Instructions for the task
From the records below, take each line where the string "when" shows up and copy it.

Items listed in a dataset
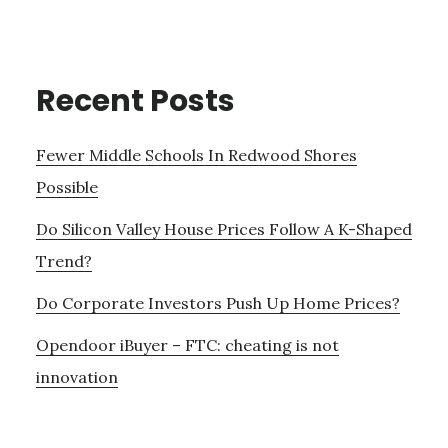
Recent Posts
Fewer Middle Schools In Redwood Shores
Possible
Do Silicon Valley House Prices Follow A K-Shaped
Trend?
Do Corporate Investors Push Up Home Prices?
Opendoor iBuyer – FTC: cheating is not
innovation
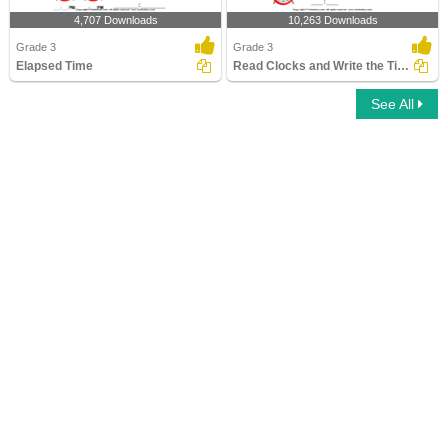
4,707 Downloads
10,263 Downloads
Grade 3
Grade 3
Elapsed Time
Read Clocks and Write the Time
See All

---

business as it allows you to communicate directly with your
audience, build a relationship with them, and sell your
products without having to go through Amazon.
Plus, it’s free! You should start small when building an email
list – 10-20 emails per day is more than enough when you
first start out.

* * *

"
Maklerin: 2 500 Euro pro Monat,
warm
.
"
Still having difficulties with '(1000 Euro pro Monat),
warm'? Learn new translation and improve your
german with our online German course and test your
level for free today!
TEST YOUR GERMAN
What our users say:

Solution below
Plus, it’s free! You should start small when building an email
list – 10-20 emails per day is more than enough when you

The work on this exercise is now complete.